To resolve this issue, see How to manage groups that I already own in Exchange 2010.

Cause 2

Distribution groups are configured to be managed by other distribution and security groups. However, in Exchange Server 2010 and later, you can only use mail-enabled security groups or individual users to manage distribution groups.

To resolve this issue, convert the required distribution or security group to a mail-enabled security group.

Cause 3

When an Outlook client connects to an Exchange 2010 or Exchange 2013 mailbox, the Directory connection is now directed through an Exchange server that has the Client Access Server (CAS) role. For Exchange 2016, the Directory connection is made to the Exchange server with the Mailbox server role. The Exchange server intercepts the calls for group management and then processes them through RBAC. If the RBAC engine determines that the user can manage this group, it lets the call be completed. However, if you have the Closest GC registry value configured on the Outlook client, Outlook continues to connect through the global catalog server instead of going through the Exchange server. The use of the closest global catalog and DS Server registry values is not supported with mailboxes in Exchange 2010 and later versions.

To resolve this issue, see Add or Remove the Global Catalog.

Cause 4

If the alias of the group that the user is trying to edit contains unauthorized characters, you can't edit it from Outlook, even if the permissions are configured correctly.

To test for this condition, start the Exchange PowerShell, and then run the following command:

get-distributiongroup <group_name>

Note

The <group_name> placeholder represents the group that the user cannot edit.

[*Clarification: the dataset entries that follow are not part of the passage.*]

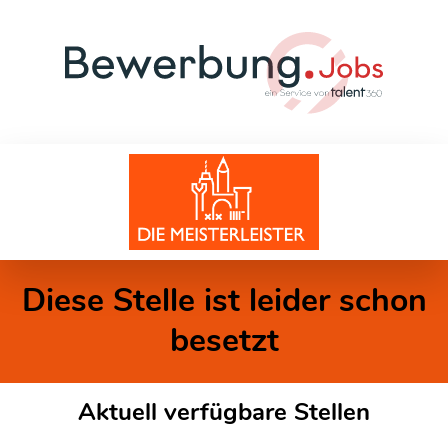
Diese Stelle ist leider schon
besetzt
Aktuell verfügbare Stellen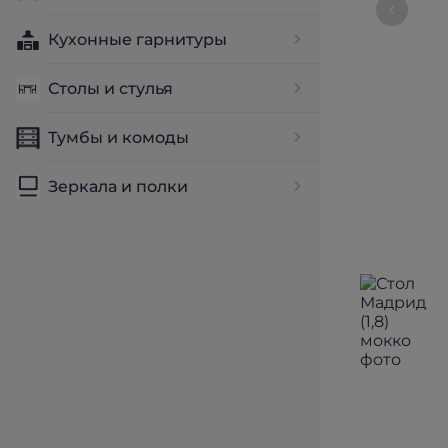
Кухонные гарнитуры
Столы и стулья
Тумбы и комоды
Зеркала и полки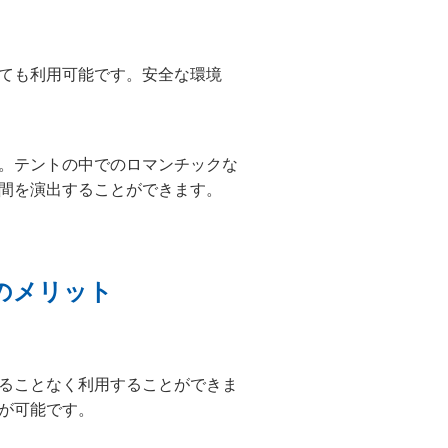
ても利用可能です。安全な環境
。テントの中でのロマンチックな
間を演出することができます。
のメリット
ることなく利用することができま
が可能です。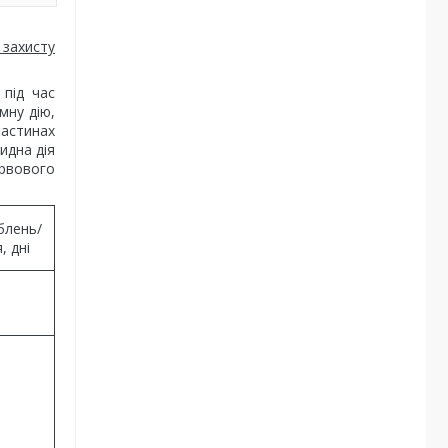
 захисту
 під час
мну дію,
частинах
идна дія
ервового
блень/
, дні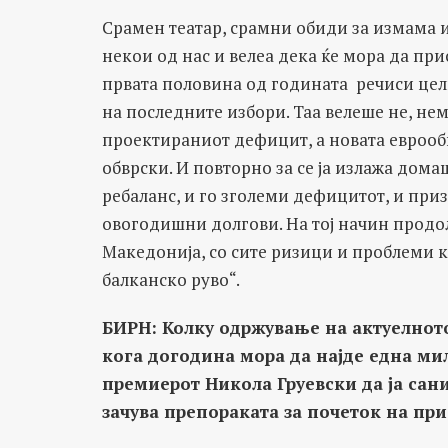
Срамен театар, срамни обиди за измама и
некои од нас и велеа дека ќе мора да при
првата половина од годината речиси це
на последните избори. Таа велеше не, нем
проектираниот дефицит, а новата евроо
обврски. И повторно за се ја излажа дом
ребаланс, и го зголеми дефицитот, и при
овогодишни долгови. На тој начин продол
Македонија, со сите ризици и проблеми к
балканско руво“.
БИРН: Колку одржување на актуелното
кога догодина мора да најде една мил
премиерот Никола Груевски да ја сани
зачува препораката за почеток на пр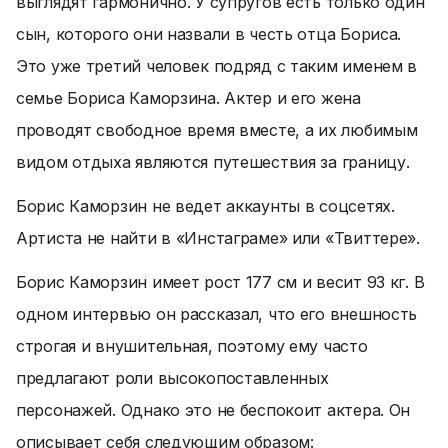
выглядят гармонично. У супругов есть только один
сын, которого они назвали в честь отца Бориса.
Это уже третий человек подряд с таким именем в
семье Бориса Каморзина. Актер и его жена
проводят свободное время вместе, а их любимым
видом отдыха являются путешествия за границу.
Борис Каморзин не ведет аккаунты в соцсетях.
Артиста не найти в «Инстаграме» или «Твиттере».
Борис Каморзин имеет рост 177 см и весит 93 кг. В
одном интервью он рассказал, что его внешность
строгая и внушительная, поэтому ему часто
предлагают роли высокопоставленных
персонажей. Однако это не беспокоит актера. Он
описывает себя следующим образом:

If the shell returns an error message that states that the group has failed validation, you must resolve the problem with the group and make sure that it passes validation.

To resolve this issue, see Exchange 2007 Scripting Corner: fix-alias.

Cause 5

The group that you are trying to change must be a universal group. The CAS redirect and RBAC engine cannot change local or global groups.

To resolve this issue, convert global groups to universal groups.

Cause 6

This error is also triggered if the group that you are trying to edit is not a member of the default global address list.

To resolve this issue, see Managing address lists.